En outre, certaines garanties complémentaires ont été récemment fournies. Le 10 novembre, monsieur le ministre, vous avez annoncé que le recueil dans le fichier TES des empreintes et de l’image numérisée du demandeur de titre d’identité serait soumis à son consentement exprès et éclairé. Concrètement, les usagers qui ne souhaiteraient pas que leurs empreintes digitales figurent dans ce méga-fichier pourront le refuser.

Nous prenons acte que vous vous êtes par ailleurs engagé à fournir au Parlement comme à la CNIL, à l’ANSSI – l’Agence nationale de la sécurité des systèmes d’information – et à la DINSIC – la direction interministérielle du numérique et du système d’information et de communication de l’État – tous les éléments pertinents pour permettre un suivi de ce traitement de données. Vous vous êtes aussi engagé à publier un retour d’expérience sur les phases de test déjà lancées dans les Yvelines et prochainement en Bretagne.

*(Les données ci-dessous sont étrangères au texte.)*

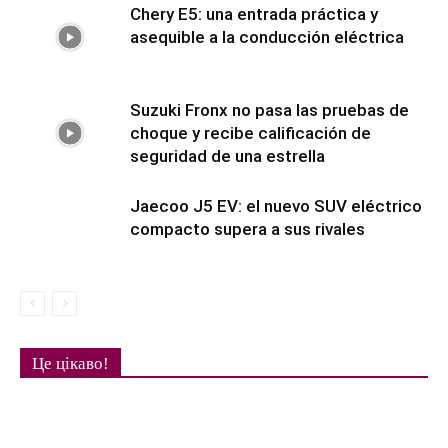
Chery E5: una entrada práctica y
asequible a la conducción eléctrica
Suzuki Fronx no pasa las pruebas de
choque y recibe calificación de
seguridad de una estrella
Jaecoo J5 EV: el nuevo SUV eléctrico
compacto supera a sus rivales
Це цікаво!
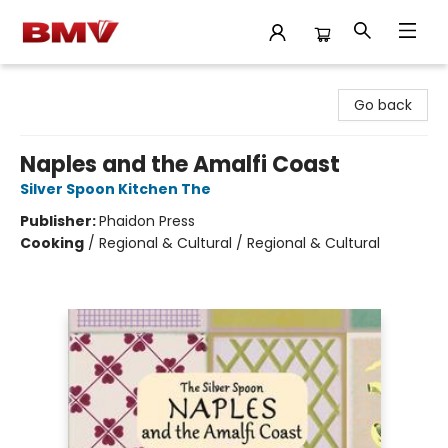
BMV Bookstore
Go back
Naples and the Amalfi Coast
Silver Spoon Kitchen The
Publisher:
Phaidon Press
Cooking
/
Regional & Cultural / Regional & Cultural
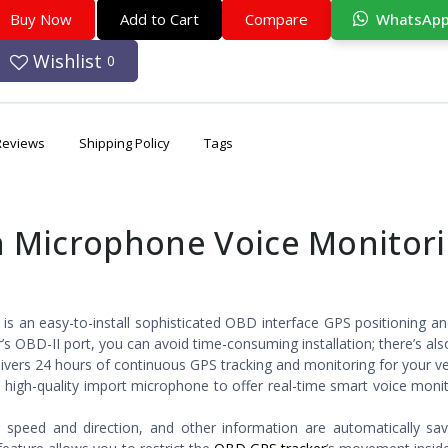
Buy Now
Add to Cart
Compare
WhatsAp
Wishlist
0
Reviews
Shipping Policy
Tags
 Microphone Voice Monitor
is an easy-to-install sophisticated OBD interface GPS positioning an
’s OBD-II port, you can avoid time-consuming installation; there’s al
ivers 24 hours of continuous GPS tracking and monitoring for your ve
 high-quality import microphone to offer real-time smart voice moni
ng speed and direction, and other information are automatically sa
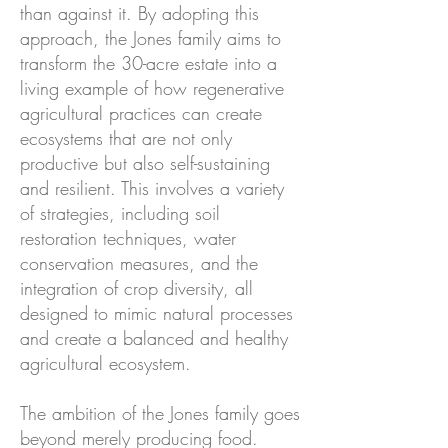
than against it. By adopting this
approach, the Jones family aims to
transform the 30-acre estate into a
living example of how regenerative
agricultural practices can create
ecosystems that are not only
productive but also self-sustaining
and resilient. This involves a variety
of strategies, including soil
restoration techniques, water
conservation measures, and the
integration of crop diversity, all
designed to mimic natural processes
and create a balanced and healthy
agricultural ecosystem.
The ambition of the Jones family goes
beyond merely producing food.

Malgré ces utiles précautions, certains points suscitent encore des inquiétudes. Au sens du Conseil d’État, la collecte et le traitement d’informations personnelles constituent bien une ingérence dans la vie privée. Cette ingérence ne peut être autorisée que si elle poursuit un objectif d’intérêt général et si elle est mise en oeuvre de manière adéquate et proportionnée à son objectif. Le régime juridique encadrant la conception et l’utilisation du fichier TES semble – nous l’avons vu – assurer une protection suffisante des droits et libertés, mais peut-on en dire autant de la sécurité du système informatique ?

C’est une question fondamentale, à laquelle vous avez répondu, monsieur le ministre, en alléguant l’impossibilité technique d’identifier une personne à partir de ses seules données biométriques, conservées dans une base distincte et séparée de celle des demandeurs de titres. Toutefois, comme l’a indiqué la CNIL, il est primordial que la mise en oeuvre d’un tel traitement obéisse « à des règles de sécurité strictes » et soit « entourée de garanties assurant que les données sont utilisées aux seules fins prévues par le pouvoir réglementaire. »

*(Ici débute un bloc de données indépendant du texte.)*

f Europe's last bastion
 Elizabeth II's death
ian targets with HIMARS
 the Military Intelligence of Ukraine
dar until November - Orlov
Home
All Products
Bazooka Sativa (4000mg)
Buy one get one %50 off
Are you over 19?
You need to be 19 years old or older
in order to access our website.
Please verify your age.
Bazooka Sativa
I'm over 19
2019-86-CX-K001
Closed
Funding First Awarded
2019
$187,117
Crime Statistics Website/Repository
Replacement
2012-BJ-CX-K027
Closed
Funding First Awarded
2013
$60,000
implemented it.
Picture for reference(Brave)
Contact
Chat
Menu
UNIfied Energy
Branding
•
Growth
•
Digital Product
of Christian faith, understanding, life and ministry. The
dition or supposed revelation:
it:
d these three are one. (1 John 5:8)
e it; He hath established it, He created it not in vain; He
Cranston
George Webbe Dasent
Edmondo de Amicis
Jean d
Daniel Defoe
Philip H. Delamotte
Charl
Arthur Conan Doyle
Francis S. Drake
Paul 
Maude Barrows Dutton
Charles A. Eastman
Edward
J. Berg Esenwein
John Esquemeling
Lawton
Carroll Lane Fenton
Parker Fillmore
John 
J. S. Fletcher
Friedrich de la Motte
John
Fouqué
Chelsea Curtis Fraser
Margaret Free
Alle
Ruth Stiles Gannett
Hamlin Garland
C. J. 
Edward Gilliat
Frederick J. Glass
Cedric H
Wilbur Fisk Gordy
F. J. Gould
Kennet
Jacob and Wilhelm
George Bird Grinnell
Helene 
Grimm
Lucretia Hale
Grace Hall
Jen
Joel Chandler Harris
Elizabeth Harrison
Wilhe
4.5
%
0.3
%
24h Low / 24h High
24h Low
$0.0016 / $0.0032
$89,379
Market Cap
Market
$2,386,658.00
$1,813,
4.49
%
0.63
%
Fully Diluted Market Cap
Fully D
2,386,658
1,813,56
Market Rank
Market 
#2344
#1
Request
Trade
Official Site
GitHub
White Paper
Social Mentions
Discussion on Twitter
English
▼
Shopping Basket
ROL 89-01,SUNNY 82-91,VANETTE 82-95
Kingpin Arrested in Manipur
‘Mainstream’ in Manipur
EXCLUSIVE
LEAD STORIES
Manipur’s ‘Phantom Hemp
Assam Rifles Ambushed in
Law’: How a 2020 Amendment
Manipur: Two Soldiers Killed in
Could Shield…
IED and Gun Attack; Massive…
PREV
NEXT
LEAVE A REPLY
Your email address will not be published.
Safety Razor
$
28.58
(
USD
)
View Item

Ainsi donc, comme je le disais, certaines questions fondamentales subsistent. Certes, le fichier TES ne sera déployé sur l’ensemble du territoire qu’après homologation du système et des procédures par l’ANSSI et contrôle de la DINSIC, mais comment nous prémunirons-nous contre un éventuel piratage, ou contre des actes de malveillance commis par des utilisateurs internes ? Ces actes pourraient aussi provenir de pays ou d’organisations hostiles à notre pays. Certes, il n’y a pas de sécurité absolue, mais étant donné la taille du fichier, imaginez les conséquences désastreuses de tels actes ! Quelles précautions ont été prises à cet égard ? À défaut d’être infaillibles, ces précautions sont-elles suffisantes ?

Par ailleurs, le Conseil constitutionnel n’avait pas censuré l’introduction du composant électronique sécurisé dans la carte nationale d’identité. Cette mesure n’est cependant pas mise en oeuvre, ce qu’a regretté la CNIL. Pourquoi cette solution a-t-elle été écartée ?

Pour conclure, monsieur le ministre, vous aurez compris que le groupe UDI soutient ce projet, mais attend des garanties sérieuses. Nous estimons que la représentation nationale a le droit d’être parfaitement éclairée sur le volet « sécurité » du système informatique du fichier TES.